Steven Euijong Whang (황의종)
직함: Research Scientist
Google Research
Big Data and AI are two of the most important technologies for the Fourth Industrial Revolution and are inevitably becoming integrated. Traditionally, Big data research was focused on scalability on large amounts of data, while AI was focused on intelligent processing, but not on large data. Recently, practical systems with real-life applications need integrated technology from both AI and Big data, introducing new challenges that can change the way we think about traditional AI and Big data issues. To this end, I will describe my research starting from Big data I have done at Stanford to Big data-AI integration at Google Research.

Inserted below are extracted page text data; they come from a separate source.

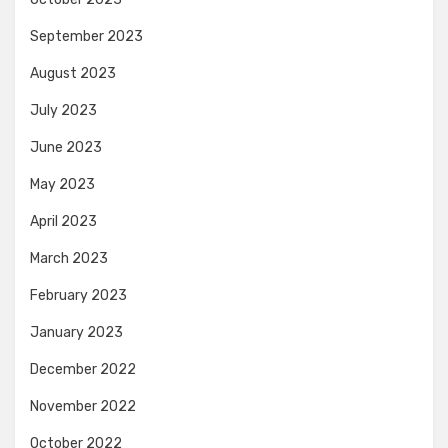
September 2023
August 2023
July 2023
June 2023
May 2023
April 2023
March 2023
February 2023
January 2023
December 2022
November 2022
October 2022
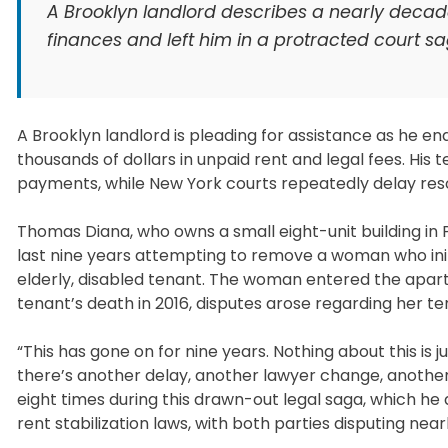
A Brooklyn landlord describes a nearly decade
finances and left him in a protracted court s
A Brooklyn landlord is pleading for assistance as he e
thousands of dollars in unpaid rent and legal fees. Hi
payments, while New York courts repeatedly delay reso
Thomas Diana, who owns a small eight-unit building in P
last nine years attempting to remove a woman who init
elderly, disabled tenant. The woman entered the apartm
tenant’s death in 2016, disputes arose regarding her te
“This has gone on for nine years. Nothing about this is j
there’s another delay, another lawyer change, another
eight times during this drawn-out legal saga, which he 
rent stabilization laws, with both parties disputing nea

At Stanford, I worked on Big data analytics (in particular, information integration and privacy), which has become an extremely important and challenging problem in disciplines like computer science, biology, and medicine. As massive amounts of data are available for analysis, scalable integration techniques that provide a unified view to the heterogenous information from various sources are becoming important for data analytics. Within information integration, I will focus on the problem of entity resolution (ER), which identifies objects that refer to the same real world entity. In practice, ER is not a one-time process, but is constantly improved as the data, schema, and application are better understood. In this talk I will address the problem of keeping the ER result up-to-date when the ER logic "evolves" frequently by using evolving rules. A naive approach that re-runs ER from scratch may not be tolerable for resolving large datasets. I will show when and how we can instead exploit previous "materialized" ER results to save redundant work with evolved rules. I will also briefly explain how I used crowdsourcing techniques to enhance ER.
At Google Research, I worked on AI systems that use Big data. First, I will describe the Biperpedia project (a state-of-art knowledge base for search applications) I developed as the technical leader. Using Biperpedia, a search engine can understand a query like "brazil coffee production 2017" and understand that the user is asking for some numeric attribute (called coffee production) of the country Brazil in the year 2017. While the attributes of existing knowledge bases like Freebase are manually curated, Biperpedia automatically extracts attributes (thousands per class) on the long tail from Search queries and Web Text using machine learning and natural language processing techniques. Next, I will briefly describe my current work on developing Big data management infrastructure for large-scale machine learning systems. Unlike conventional software, the success of a machine learning system heavily depends on the quality of the data used for training models. In fact, most significant outages in production-scale machine learning systems involve some problem in the data. Hence, Big data management becomes critical in all steps of large-scale machine learning.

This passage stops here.